Aha – just exactly what I said yesterday. It’s as if I’d stolen it from Jenny Diski, but I didn’t. (Nor she didn’t steal it from me, neither.)
As a rule people look for positive authority or referents to back up their
essential beliefs about themselves in relation to the world: the priest, imam,
Delia Smith, the politburo, gang leader, Milton Friedman, your mother, my
favourite novelist. It works well enough, and when it does, we call ourselves
and others like us sane. When it goes awry, when people lose and/or reject all
positive referents in the real world for the self inside, we call them
delusional, psychotic, mad. In order to count as sane, you don’t necessarily
have to conform to the norms of the world, but you do have to be nonconformist in a generally acceptable way.
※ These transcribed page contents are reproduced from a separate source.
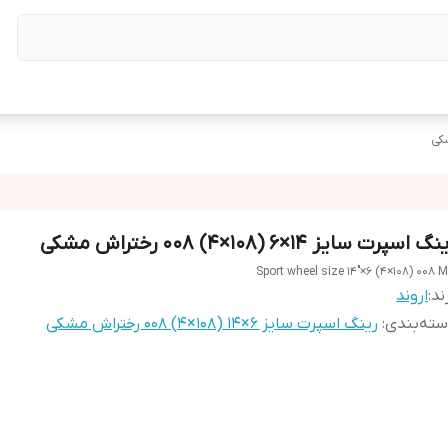
گ اسپرت سایز ۱۴×۶ (۱۰۸×۴) ۰۰۸ رختراش مشکی
Sport wheel size 14"×6 (4×108) 008 
ند:
اروند
ته‌بندی
:
رینگ اسپرت سایز ۶×۱۴ (۱۰۸×۴) ۰۰۸ رختراش مشکی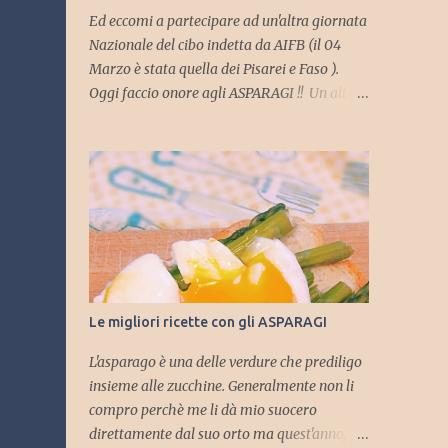
Ed eccomi a partecipare ad un'altra giornata
Nazionale del cibo indetta da AIFB (il 04
Marzo è stata quella dei Pisarei e Faso ).
Oggi faccio onore agli ASPARAGI !! Un altro
buon pretesto per incontrare e collaborare
con il gruppo delle food blogger Piacentine
ma soprattutto, insieme a loro, aderire agli
eventi organizzati dal Consorzio
dell'Asparago Piacentino , che vede
protagonista proprio uno degli ortaggi del
mese di Aprile!! Durante il periodo che va dal
26/03/2016 al 06/06/2016 Piacenza e la sua
provincia sarà ricca di eventi tra cui la
Le migliori ricette con gli ASPARAGI
"Rassegna gastronomica dell'Asparago
Piacentino", proposta da ristoratori ed
L'asparago è una delle verdure che prediligo
Agriturismi della zona , ... un appuntamento
insieme alle zucchine. Generalmente non li
per veri intenditori ed appassionati dove
compro perchè me li dà mio suocero
profumi e sapori di piatti inaspettati
direttamente dal suo orto ma quest'anno,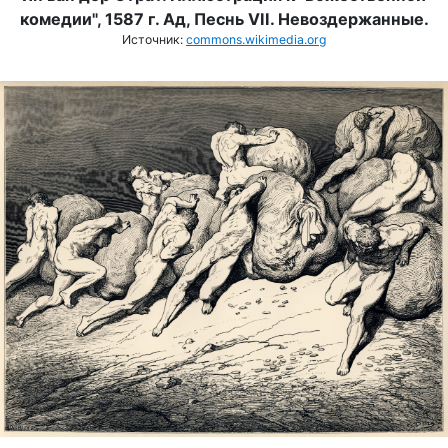
комедии", 1587 г. Ад, П
еснь VII. Н
евоздержанные.
Источник:
commons.wikimedia.org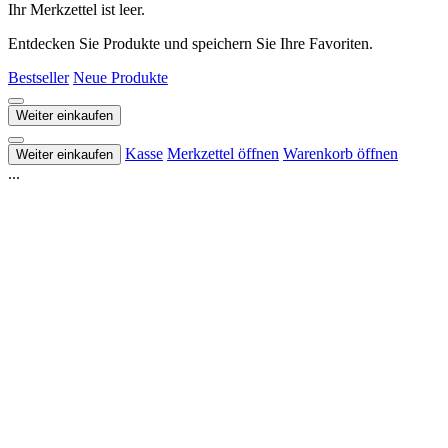
Ihr Merkzettel ist leer.
Entdecken Sie Produkte und speichern Sie Ihre Favoriten.
Bestseller
Neue Produkte
Weiter einkaufen
Kasse
Merkzettel öffnen
Warenkorb öffnen
Weiter einkaufen
...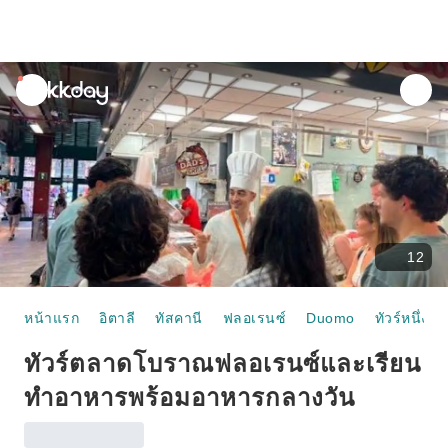
unread
notifications
12
หน้าแรก
อิตาลี
ทัสคานี
ฟลอเรนซ์
Duomo
ทัวร์หนึ่งวัน
ทัวร์ตลาดโบราณฟลอเรนซ์และเรียน
ทำอาหารพร้อมอาหารกลางวัน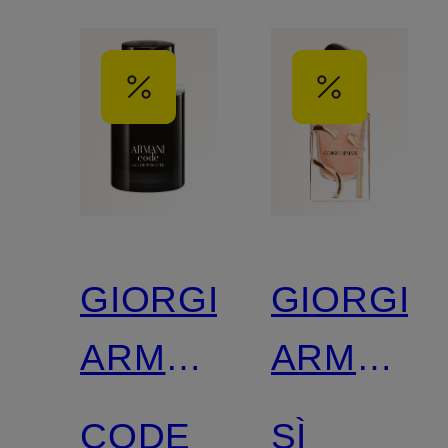
GIORGIO
GIORGIO
ARMANI
ARMANI
BEAUTY
BEAUTY
CODE
SÌ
Emphasis added. That’s exactly what I was ruminating about. What we think of as eccentric, nerdy, weird, nonconformist is actually barely different from what we think of as normal. That’s either depressing or reassuring, or a little of both (she said in her usual normal average typical waffling cover all the bases way).
Egbert says
Ophelia,
You may find Erich Fromm’s book The San Society of interest.
Randomfactor says
Sane Society.
James Sweet says
For me, the biggest evidence of this is that we aren’t constantly having 9/11s or Columbines or whatever pretty much every week. You’d think some small fraction of people would just be randomly going off the deep end in the most murderous of ways. But we all act pretty much the same pretty much all of the time. Thank goodness, really; I think it’s a positive thing.